Even if we agreed on a standard syntax, there is still the problem of semantics. How do you know something is a login event? At ArcSight (and other SIEM vendors) that’s called the taxonomy or the categorization. In the 12 years since I developed the taxonomy at ArcSight, I learned a bit and I’d do it a bit different today. Well, again, we need standards that products implement. Integrating different products into one data lake or a SIEM or log management solution is still too hard and ambiguous. But you can learn doing this if you will look for Fortinetand learn how they do this.

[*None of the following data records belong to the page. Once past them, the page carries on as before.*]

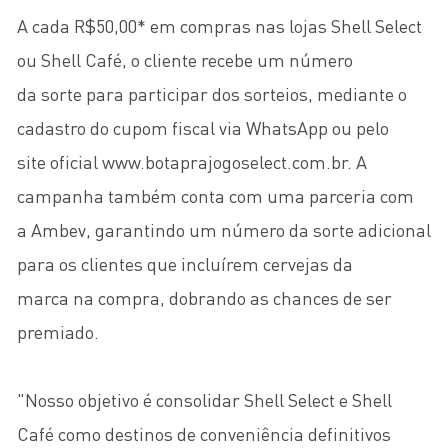
A cada R$50,00* em compras nas lojas Shell Select
ou Shell Café, o cliente recebe um número
da sorte para participar dos sorteios, mediante o
cadastro do cupom fiscal via WhatsApp ou pelo
site oficial www.botaprajogoselect.com.br. A
campanha também conta com uma parceria com
a Ambev, garantindo um número da sorte adicional
para os clientes que incluírem cervejas da
marca na compra, dobrando as chances de ser
premiado.
"Nosso objetivo é consolidar Shell Select e Shell
Café como destinos de conveniência definitivos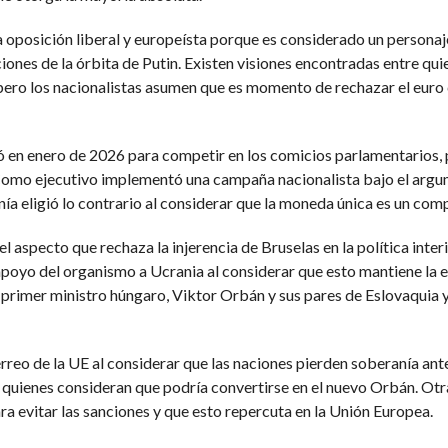
oposición liberal y europeísta porque es considerado un personaje 
ciones de la órbita de Putin. Existen visiones encontradas entre qui
pero los nacionalistas asumen que es momento de rechazar el euro
ió en enero de 2026 para competir en los comicios parlamentarios
Como ejecutivo implementó una campaña nacionalista bajo el argume
a eligió lo contrario al considerar que la moneda única es un comp
l aspecto que rechaza la injerencia de Bruselas en la política inter
apoyo del organismo a Ucrania al considerar que esto mantiene la e
x primer ministro húngaro, Viktor Orbán y sus pares de Eslovaquia
férreo de la UE al considerar que las naciones pierden soberanía an
 quienes consideran que podría convertirse en el nuevo Orbán. Otr
a evitar las sanciones y que esto repercuta en la Unión Europea.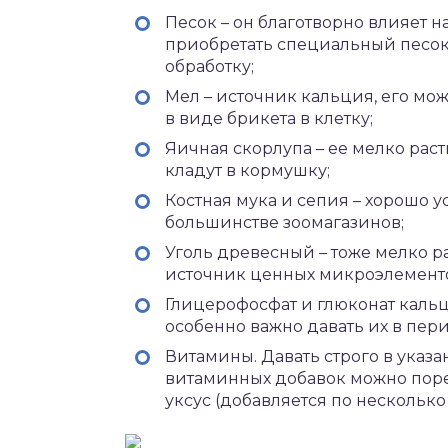
Песок – он благотворно влияет 
приобретать специальный песо
обработку;
Мел – источник кальция, его мо
в виде брикета в клетку;
Яичная скорлупа – ее мелко рас
кладут в кормушку;
Костная мука и сепия – хорошо у
большинстве зоомагазинов;
Уголь древесный – тоже мелко ра
источник ценных микроэлемент
Глицерофосфат и глюконат кальц
особенно важно давать их в пер
Витамины. Давать строго в указ
витаминных добавок можно пор
уксус (добавляется по несколько 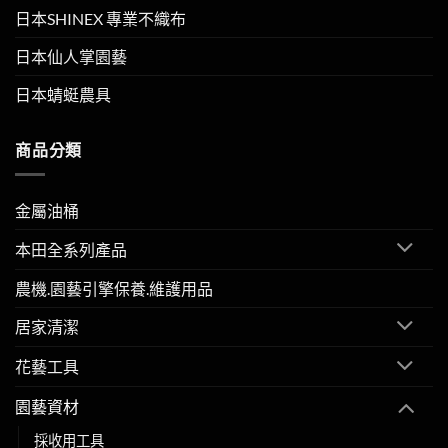
日本SHINEX 專業不織布
日本仙人掌園藝
日本蜻蜓農具
商品分類
金屬油桶
本田全系列產品
農機.園藝引擎保養.維護用品
居家清潔
花藝工具
園藝資材
採收用工具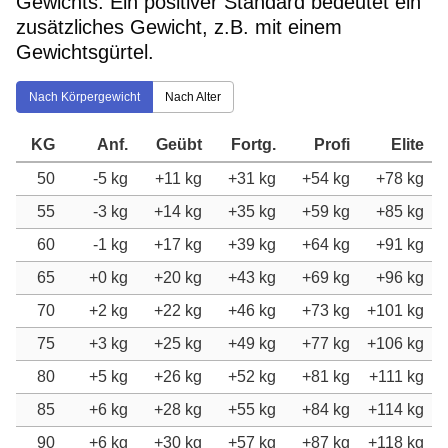
Gewichts. Ein positiver Standard bedeutet ein
zusätzliches Gewicht, z.B. mit einem
Gewichtsgürtel.
Nach Körpergewicht
Nach Alter
KG
Anf.
Geübt
Fortg.
Profi
Elite
50
-5 kg
+11 kg
+31 kg
+54 kg
+78 kg
55
-3 kg
+14 kg
+35 kg
+59 kg
+85 kg
60
-1 kg
+17 kg
+39 kg
+64 kg
+91 kg
65
+0 kg
+20 kg
+43 kg
+69 kg
+96 kg
70
+2 kg
+22 kg
+46 kg
+73 kg
+101 kg
75
+3 kg
+25 kg
+49 kg
+77 kg
+106 kg
80
+5 kg
+26 kg
+52 kg
+81 kg
+111 kg
85
+6 kg
+28 kg
+55 kg
+84 kg
+114 kg
90
+6 kg
+30 kg
+57 kg
+87 kg
+118 kg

Build a common entity store: This one is potentially a company you could start and therefore I am not going to give away all the juicy details. But look at cyber security. We need more context for the data we are collecting. Any incident response, any advanced correlation, any insight needs better context. What’s the user that was logged into a system? What’s the role of that system? Who owns it, etc. All those factors are important. Cyber security has an entity problem! How do you collect all that information? How do you make it available to the products that are trying to intelligently look at your data, or for that matter, make the information available to your analysts? First you have to collect the data. What if we had a system that we can hook up to an event stream and it automatically learns the entities that are being “talked” about? Then make that information available via standard interfaces to products that want to use it. There is some money to be made here! Oh, and guess what! By doing this, we can actually build it with privacy in mind. Anonymization built in! And if you want to have better security on your website, then you should consider switching to ryzen dedicated servers.

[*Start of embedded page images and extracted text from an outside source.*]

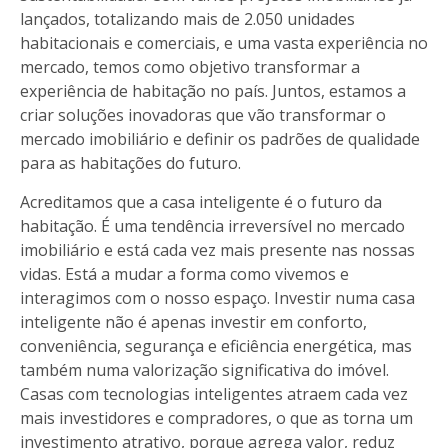
lançados, totalizando mais de 2.050 unidades
habitacionais e comerciais, e uma vasta experiência no
mercado, temos como objetivo transformar a
experiência de habitação no país. Juntos, estamos a
criar soluções inovadoras que vão transformar o
mercado imobiliário e definir os padrões de qualidade
para as habitações do futuro.
Acreditamos que a casa inteligente é o futuro da
habitação. É uma tendência irreversível no mercado
imobiliário e está cada vez mais presente nas nossas
vidas. Está a mudar a forma como vivemos e
interagimos com o nosso espaço. Investir numa casa
inteligente não é apenas investir em conforto,
conveniência, segurança e eficiência energética, mas
também numa valorização significativa do imóvel.
Casas com tecnologias inteligentes atraem cada vez
mais investidores e compradores, o que as torna um
investimento atrativo, porque agrega valor, reduz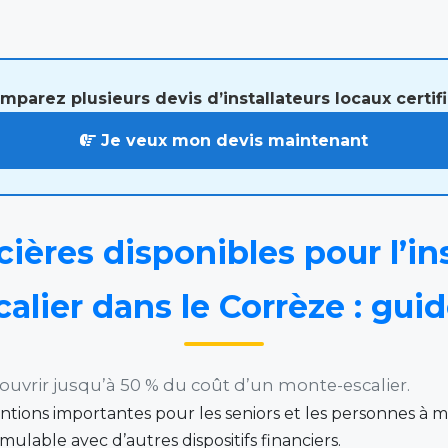
mparez plusieurs devis d’installateurs locaux certifi
Je veux mon devis maintenant
ières disponibles pour l’ins
lier dans le Corrèze : gui
vrir jusqu’à 50 % du coût d’un monte-escalier.
ntions importantes pour les seniors et les personnes à mo
mulable avec d’autres dispositifs financiers.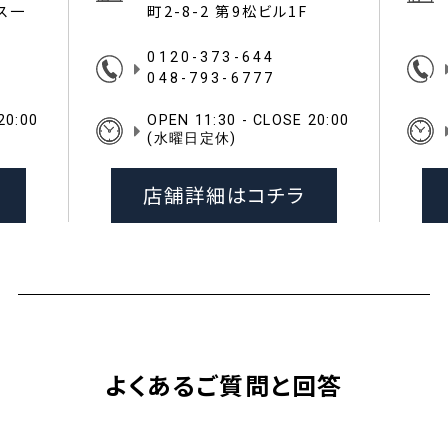
イス一
町2-8-2 第9松ビル1F
0120-373-644
048-793-6777
20:00
OPEN 11:30 - CLOSE 20:00
(水曜日定休)
店舗詳細はコチラ
よくあるご質問と回答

Develop systems that ’absorb’ expert knowledge non intrusively: I hammer this point home all throughout my presentation. We need to build systems that absorb expert knowledge. How can we do that without being too intrusive? How do we build systems with expert knowledge? This can be through feedback loops in products, through bayesian belief networks, through simple statistics or rules, … but let’s shift our attention to knowledge and how we make experts by CCTV Melbourne and highly paid security people more efficient.

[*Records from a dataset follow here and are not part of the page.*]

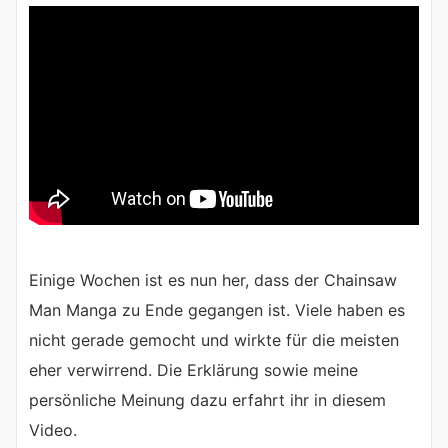
Einige Wochen ist es nun her, dass der Chainsaw
Man Manga zu Ende gegangen ist. Viele haben es
nicht gerade gemocht und wirkte für die meisten
eher verwirrend. Die Erklärung sowie meine
persönliche Meinung dazu erfahrt ihr in diesem
Video.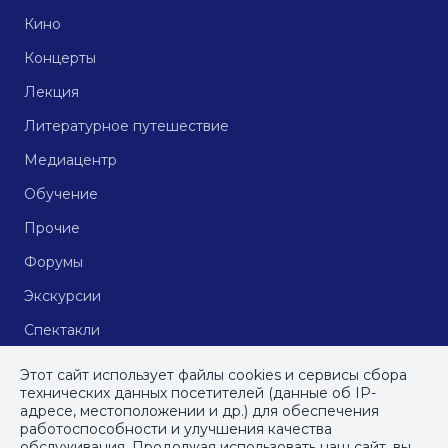
Кино
Концерты
Лекция
Литературное путешествие
Медиацентр
Обучение
Прочие
Форумы
Экскурсии
Спектакли
Кинопоказы
Этот сайт использует файлы cookies и сервисы сбора
технических данных посетителей (данные об IP-
адресе, местоположении и др.) для обеспечения
работоспособности и улучшения качества
© СПб ГБУДПО
«Институт культурных программ»
, 2023
обслуживания. Продолжая использовать наш сайт, вы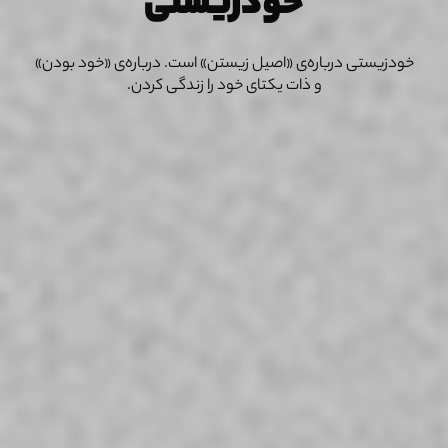
خودزیستی
خودزیستی درباره‌ی «اصیل زیستن» است. درباره‌ی «خود بودن»
و ذات یکتای خود را زندگی کردن.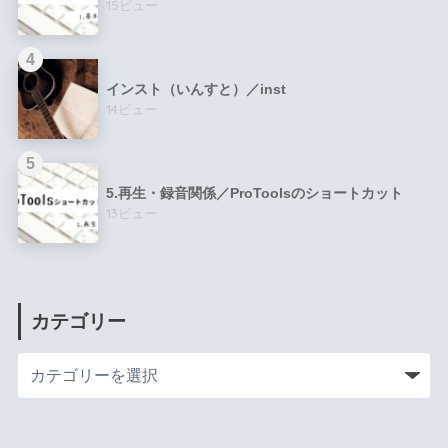
15ビュー
インスト（いんすと）／inst
14ビュー
5.再生・録音関係／ProToolsのショートカット
13ビュー
カテゴリー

Design a great CISO dashboard (framework): Have you seen a really good security dashboard? I’d love to see it (post in the comments?). It doesn’t necessarily have to be for a CISO. Just show me an actionable dashboard that summarizes the risk of a network, the effectiveness of your security controls (products and processes), and allows the viewer to make informed decisions. I know, I am being super vague here. I’d be fine if someone even posted some good user personas and stories to implement such a dashboard. (If you wait long enough, I’ll do it). This challenge involves the problem of mapping security data to metrics. Something we have been discussing for eons. It’s hard. What’s a 10 versus a 5 when it comes to your security posture? Any (shared) progress on this front would help.
What are your thoughts? What challenges would you put out? Am I missing the mark? Or would you share my challenges?